MATERIAL FOR THE TASK:

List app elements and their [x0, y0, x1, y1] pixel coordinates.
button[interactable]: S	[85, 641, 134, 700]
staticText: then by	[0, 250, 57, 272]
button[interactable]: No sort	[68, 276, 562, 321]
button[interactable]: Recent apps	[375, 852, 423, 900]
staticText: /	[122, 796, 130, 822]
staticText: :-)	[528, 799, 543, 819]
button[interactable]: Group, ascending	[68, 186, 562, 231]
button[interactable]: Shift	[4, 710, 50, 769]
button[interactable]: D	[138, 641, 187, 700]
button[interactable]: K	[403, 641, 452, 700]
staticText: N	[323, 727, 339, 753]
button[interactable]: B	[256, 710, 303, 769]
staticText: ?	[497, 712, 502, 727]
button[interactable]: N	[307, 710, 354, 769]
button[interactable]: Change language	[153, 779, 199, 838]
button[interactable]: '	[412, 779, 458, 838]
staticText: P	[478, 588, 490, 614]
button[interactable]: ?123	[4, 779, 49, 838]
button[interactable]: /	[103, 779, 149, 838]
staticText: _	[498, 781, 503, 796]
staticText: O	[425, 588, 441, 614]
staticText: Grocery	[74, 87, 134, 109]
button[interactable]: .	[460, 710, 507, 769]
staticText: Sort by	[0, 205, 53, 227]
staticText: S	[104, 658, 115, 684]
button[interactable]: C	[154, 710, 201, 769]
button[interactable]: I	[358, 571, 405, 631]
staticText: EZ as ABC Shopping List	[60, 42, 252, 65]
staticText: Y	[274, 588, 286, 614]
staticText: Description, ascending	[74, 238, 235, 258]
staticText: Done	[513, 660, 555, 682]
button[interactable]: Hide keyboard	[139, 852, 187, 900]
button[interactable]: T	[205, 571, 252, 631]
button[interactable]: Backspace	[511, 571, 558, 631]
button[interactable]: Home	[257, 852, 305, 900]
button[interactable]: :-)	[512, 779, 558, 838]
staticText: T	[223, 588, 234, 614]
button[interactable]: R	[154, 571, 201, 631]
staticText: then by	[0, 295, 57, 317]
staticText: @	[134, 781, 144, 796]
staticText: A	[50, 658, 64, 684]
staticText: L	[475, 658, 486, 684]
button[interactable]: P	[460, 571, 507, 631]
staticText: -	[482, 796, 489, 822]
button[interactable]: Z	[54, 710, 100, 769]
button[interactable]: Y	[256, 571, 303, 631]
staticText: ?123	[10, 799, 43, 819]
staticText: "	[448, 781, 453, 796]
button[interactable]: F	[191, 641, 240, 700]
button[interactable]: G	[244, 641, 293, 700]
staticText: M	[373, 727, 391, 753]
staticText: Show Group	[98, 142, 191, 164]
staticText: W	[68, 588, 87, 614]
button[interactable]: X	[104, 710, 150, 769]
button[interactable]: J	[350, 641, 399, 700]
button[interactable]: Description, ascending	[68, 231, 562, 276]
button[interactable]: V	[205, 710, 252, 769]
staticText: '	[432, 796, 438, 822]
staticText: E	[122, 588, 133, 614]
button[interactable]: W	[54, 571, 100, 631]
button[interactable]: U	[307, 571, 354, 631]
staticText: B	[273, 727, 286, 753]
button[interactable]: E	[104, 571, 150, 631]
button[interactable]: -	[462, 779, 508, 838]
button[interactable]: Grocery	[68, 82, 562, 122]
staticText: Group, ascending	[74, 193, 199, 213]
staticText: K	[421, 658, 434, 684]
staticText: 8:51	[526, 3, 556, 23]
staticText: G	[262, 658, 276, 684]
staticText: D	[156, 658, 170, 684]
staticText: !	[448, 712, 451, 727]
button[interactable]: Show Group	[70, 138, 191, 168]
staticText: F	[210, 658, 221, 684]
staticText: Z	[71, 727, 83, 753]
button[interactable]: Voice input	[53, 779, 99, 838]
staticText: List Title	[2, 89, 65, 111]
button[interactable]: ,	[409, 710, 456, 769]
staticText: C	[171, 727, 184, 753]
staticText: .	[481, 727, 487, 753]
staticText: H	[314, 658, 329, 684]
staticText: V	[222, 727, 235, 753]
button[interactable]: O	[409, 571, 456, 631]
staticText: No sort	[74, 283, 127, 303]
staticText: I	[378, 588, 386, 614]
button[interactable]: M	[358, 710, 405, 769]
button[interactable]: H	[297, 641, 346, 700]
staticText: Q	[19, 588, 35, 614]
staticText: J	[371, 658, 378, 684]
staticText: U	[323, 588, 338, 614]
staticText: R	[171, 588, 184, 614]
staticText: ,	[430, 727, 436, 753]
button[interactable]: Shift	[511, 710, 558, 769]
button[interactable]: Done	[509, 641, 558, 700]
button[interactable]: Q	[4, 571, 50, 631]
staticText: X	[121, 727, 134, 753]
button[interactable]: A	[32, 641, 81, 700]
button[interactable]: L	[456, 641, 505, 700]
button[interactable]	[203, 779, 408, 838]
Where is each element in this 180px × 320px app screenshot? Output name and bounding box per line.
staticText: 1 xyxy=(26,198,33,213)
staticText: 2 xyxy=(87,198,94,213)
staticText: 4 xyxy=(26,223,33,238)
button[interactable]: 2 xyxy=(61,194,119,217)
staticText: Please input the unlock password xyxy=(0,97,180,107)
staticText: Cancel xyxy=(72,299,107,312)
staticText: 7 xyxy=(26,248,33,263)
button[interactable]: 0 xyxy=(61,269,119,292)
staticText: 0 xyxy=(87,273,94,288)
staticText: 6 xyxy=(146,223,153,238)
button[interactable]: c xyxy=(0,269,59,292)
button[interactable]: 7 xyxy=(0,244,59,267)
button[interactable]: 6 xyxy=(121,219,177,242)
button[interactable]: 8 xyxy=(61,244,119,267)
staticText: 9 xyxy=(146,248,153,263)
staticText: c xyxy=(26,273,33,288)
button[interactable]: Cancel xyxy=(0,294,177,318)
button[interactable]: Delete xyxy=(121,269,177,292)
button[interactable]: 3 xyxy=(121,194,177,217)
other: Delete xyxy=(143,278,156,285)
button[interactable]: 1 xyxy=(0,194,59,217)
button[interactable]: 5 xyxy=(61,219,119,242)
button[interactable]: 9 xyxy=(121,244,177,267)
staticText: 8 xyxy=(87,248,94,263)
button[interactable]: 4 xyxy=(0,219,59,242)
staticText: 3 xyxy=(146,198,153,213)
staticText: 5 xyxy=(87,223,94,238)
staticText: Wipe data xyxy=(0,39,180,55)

--

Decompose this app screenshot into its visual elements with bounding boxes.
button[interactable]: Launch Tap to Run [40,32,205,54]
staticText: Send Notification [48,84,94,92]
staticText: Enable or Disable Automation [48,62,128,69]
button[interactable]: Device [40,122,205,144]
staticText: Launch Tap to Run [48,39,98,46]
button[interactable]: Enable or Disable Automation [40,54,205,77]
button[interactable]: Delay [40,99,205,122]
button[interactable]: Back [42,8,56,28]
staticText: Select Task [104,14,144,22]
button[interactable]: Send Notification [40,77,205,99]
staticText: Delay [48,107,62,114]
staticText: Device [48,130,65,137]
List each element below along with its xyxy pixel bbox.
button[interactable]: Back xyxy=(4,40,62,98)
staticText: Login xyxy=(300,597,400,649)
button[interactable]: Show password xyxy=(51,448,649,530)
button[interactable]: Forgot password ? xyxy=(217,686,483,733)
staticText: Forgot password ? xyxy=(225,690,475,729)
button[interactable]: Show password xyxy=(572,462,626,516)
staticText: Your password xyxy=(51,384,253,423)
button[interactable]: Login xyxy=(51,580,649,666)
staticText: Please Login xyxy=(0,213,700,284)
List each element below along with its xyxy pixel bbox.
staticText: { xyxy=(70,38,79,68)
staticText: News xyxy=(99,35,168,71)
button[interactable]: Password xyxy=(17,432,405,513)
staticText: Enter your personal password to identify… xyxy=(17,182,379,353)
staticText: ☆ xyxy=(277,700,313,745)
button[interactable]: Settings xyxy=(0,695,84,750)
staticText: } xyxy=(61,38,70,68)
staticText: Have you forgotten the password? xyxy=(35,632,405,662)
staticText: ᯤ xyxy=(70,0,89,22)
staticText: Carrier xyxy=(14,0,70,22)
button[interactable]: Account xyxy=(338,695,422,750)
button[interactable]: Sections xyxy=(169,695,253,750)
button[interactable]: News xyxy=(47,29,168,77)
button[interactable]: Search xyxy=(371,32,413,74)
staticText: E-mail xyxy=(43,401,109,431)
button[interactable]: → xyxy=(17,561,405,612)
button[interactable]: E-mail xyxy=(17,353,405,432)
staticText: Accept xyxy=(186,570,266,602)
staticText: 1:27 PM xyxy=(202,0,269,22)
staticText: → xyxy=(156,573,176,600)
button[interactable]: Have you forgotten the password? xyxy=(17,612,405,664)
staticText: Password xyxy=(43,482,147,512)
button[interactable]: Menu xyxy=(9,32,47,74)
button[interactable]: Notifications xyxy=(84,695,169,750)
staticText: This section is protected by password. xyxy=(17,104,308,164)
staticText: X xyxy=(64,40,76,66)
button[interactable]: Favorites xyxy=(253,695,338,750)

---

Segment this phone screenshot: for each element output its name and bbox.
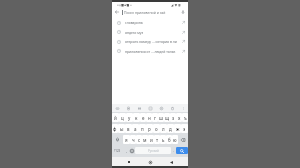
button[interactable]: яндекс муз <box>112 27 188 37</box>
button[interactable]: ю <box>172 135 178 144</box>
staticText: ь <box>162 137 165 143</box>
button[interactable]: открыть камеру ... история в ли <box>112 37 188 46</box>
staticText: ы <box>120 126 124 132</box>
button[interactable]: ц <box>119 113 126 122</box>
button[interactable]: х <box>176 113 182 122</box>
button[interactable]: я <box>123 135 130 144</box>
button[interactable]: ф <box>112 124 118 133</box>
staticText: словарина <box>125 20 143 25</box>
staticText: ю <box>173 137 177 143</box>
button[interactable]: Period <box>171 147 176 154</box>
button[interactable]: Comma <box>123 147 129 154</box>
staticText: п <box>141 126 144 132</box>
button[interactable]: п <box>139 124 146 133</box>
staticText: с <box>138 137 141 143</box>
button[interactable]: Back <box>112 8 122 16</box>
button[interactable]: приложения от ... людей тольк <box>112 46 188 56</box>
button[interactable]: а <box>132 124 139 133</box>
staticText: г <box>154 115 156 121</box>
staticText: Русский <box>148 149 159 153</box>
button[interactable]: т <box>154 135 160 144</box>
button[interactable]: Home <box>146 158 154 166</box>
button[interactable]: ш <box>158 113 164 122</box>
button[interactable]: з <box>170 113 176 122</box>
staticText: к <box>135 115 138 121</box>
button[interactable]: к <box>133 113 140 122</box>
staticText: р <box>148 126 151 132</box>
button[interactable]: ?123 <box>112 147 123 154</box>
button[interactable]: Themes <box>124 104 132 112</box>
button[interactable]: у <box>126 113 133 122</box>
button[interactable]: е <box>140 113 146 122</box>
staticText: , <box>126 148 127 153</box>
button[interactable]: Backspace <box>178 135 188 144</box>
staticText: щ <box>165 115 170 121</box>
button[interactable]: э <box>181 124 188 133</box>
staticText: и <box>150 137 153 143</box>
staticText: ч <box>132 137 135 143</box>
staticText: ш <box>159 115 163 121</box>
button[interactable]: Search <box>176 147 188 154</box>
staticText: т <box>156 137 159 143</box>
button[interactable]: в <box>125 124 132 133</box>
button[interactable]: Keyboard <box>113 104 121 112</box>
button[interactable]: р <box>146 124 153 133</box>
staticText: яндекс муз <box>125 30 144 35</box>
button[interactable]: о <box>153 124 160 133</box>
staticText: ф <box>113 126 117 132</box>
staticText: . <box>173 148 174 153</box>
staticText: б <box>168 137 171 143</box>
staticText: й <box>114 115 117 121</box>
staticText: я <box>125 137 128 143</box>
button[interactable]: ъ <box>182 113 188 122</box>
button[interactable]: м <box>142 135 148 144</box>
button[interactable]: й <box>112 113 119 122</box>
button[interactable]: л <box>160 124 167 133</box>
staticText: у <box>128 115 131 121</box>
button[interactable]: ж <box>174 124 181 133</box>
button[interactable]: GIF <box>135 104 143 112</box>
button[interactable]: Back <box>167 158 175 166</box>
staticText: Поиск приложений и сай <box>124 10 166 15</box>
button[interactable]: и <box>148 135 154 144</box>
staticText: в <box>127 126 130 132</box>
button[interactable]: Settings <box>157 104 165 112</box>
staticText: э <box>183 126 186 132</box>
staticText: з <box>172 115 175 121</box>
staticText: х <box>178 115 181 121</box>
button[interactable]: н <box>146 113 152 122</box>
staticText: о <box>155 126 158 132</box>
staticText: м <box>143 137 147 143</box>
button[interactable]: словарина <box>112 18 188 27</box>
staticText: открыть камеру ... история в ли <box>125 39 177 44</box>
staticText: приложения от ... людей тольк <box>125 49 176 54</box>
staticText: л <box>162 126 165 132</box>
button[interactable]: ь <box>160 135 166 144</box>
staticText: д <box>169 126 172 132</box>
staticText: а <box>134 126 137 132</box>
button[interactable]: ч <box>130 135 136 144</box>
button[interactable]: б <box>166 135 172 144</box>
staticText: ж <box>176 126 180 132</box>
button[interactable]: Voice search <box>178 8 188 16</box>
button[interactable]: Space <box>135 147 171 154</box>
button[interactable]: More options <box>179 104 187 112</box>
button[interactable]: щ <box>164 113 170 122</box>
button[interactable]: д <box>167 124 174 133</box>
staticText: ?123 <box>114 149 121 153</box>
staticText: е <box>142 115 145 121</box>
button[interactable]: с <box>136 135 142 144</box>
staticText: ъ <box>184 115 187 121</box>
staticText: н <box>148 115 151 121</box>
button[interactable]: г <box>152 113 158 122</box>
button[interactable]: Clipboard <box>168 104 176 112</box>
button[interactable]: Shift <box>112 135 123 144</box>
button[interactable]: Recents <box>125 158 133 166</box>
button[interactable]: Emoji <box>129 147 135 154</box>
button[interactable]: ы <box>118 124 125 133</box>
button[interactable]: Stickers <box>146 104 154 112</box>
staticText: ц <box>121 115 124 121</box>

PROBLEM REQUIREMENTS: Show the lines above that have the word "яндекс".

SOLVED EXERCISE:
button[interactable]: яндекс муз <box>112 27 188 37</box>
staticText: яндекс муз <box>125 30 144 35</box>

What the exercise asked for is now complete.